[Dataset entries]
BEGIN

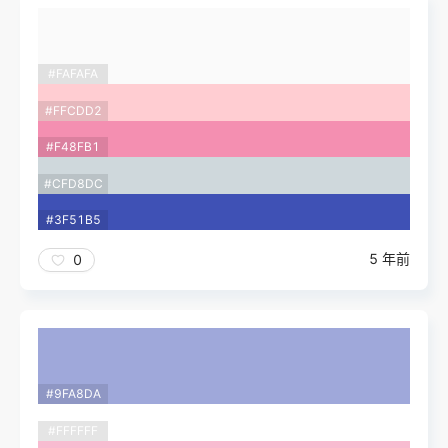
#FAFAFA
#FFCDD2
#F48FB1
#CFD8DC
#3F51B5
5 年前
0
#9FA8DA
#FFFFFF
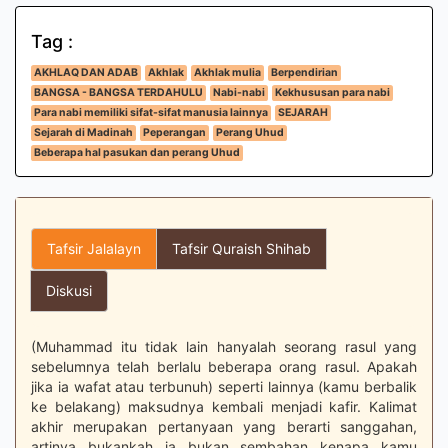
Tag :
AKHLAQ DAN ADAB
Akhlak
Akhlak mulia
Berpendirian
BANGSA - BANGSA TERDAHULU
Nabi-nabi
Kekhususan para nabi
Para nabi memiliki sifat-sifat manusia lainnya
SEJARAH
Sejarah di Madinah
Peperangan
Perang Uhud
Beberapa hal pasukan dan perang Uhud
Tafsir Jalalayn
Tafsir Quraish Shihab
Diskusi
(Muhammad itu tidak lain hanyalah seorang rasul yang
sebelumnya telah berlalu beberapa orang rasul. Apakah
jika ia wafat atau terbunuh) seperti lainnya (kamu berbalik
ke belakang) maksudnya kembali menjadi kafir. Kalimat
akhir merupakan pertanyaan yang berarti sanggahan,
artinya bukankah ia bukan sembahan kenapa kamu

END

▶ [WHAT YOU ARE ASKED TO DO]:
If the data includes images, skip them and copy every line exactly.

▶ [ANSWER TO THE EXERCISE]:
#FAFAFA
#FFCDD2
#F48FB1
#CFD8DC
#3F51B5
5 年前
0
#9FA8DA
#FFFFFF
Tag :
AKHLAQ DAN ADAB
Akhlak
Akhlak mulia
Berpendirian
BANGSA - BANGSA TERDAHULU
Nabi-nabi
Kekhususan para nabi
Para nabi memiliki sifat-sifat manusia lainnya
SEJARAH
Sejarah di Madinah
Peperangan
Perang Uhud
Beberapa hal pasukan dan perang Uhud
Tafsir Jalalayn
Tafsir Quraish Shihab
Diskusi
(Muhammad itu tidak lain hanyalah seorang rasul yang
sebelumnya telah berlalu beberapa orang rasul. Apakah
jika ia wafat atau terbunuh) seperti lainnya (kamu berbalik
ke belakang) maksudnya kembali menjadi kafir. Kalimat
akhir merupakan pertanyaan yang berarti sanggahan,
artinya bukankah ia bukan sembahan kenapa kamu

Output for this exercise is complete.